# ENTRIES PROVIDED
============================================================

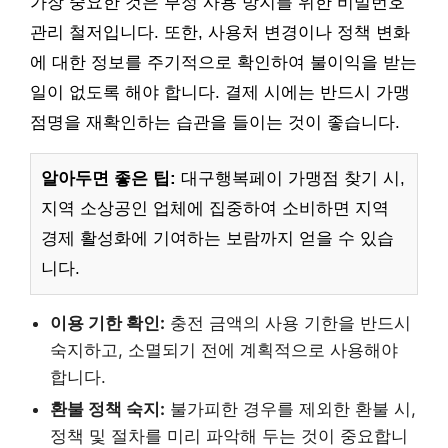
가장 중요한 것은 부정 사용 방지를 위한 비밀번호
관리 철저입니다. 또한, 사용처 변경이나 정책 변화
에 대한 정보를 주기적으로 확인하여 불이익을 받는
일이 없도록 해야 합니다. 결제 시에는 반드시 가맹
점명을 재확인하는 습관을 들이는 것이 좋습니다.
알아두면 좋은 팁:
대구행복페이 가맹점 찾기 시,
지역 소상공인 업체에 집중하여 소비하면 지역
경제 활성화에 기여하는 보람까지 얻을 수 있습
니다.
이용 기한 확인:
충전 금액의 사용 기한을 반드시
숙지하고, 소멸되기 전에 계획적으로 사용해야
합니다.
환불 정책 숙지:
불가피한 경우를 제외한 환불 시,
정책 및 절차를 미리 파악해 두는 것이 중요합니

============================================================

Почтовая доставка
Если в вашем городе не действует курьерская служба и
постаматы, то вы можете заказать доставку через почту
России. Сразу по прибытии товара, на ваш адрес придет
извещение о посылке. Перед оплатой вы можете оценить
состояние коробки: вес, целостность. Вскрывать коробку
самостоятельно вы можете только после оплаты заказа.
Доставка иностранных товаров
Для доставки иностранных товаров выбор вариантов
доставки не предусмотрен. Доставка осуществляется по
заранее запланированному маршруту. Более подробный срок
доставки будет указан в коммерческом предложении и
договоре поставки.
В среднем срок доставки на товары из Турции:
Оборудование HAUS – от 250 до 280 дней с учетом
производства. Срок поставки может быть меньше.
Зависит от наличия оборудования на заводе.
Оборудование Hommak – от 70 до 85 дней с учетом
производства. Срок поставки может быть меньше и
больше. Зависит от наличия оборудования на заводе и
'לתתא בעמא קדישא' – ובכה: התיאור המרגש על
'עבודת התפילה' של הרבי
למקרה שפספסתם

============================================================

# PROMPT
Copy, exactly and only, the lines above that begin with the one containing "가장 중요한 것은 부정 사용 방지를 위한 비밀번호" and finish with the one containing "정책 및 절차를 미리 파악해 두는 것이 중요합니".

# RESULT
가장 중요한 것은 부정 사용 방지를 위한 비밀번호
관리 철저입니다. 또한, 사용처 변경이나 정책 변화
에 대한 정보를 주기적으로 확인하여 불이익을 받는
일이 없도록 해야 합니다. 결제 시에는 반드시 가맹
점명을 재확인하는 습관을 들이는 것이 좋습니다.
알아두면 좋은 팁:
대구행복페이 가맹점 찾기 시,
지역 소상공인 업체에 집중하여 소비하면 지역
경제 활성화에 기여하는 보람까지 얻을 수 있습
니다.
이용 기한 확인:
충전 금액의 사용 기한을 반드시
숙지하고, 소멸되기 전에 계획적으로 사용해야
합니다.
환불 정책 숙지:
불가피한 경우를 제외한 환불 시,
정책 및 절차를 미리 파악해 두는 것이 중요합니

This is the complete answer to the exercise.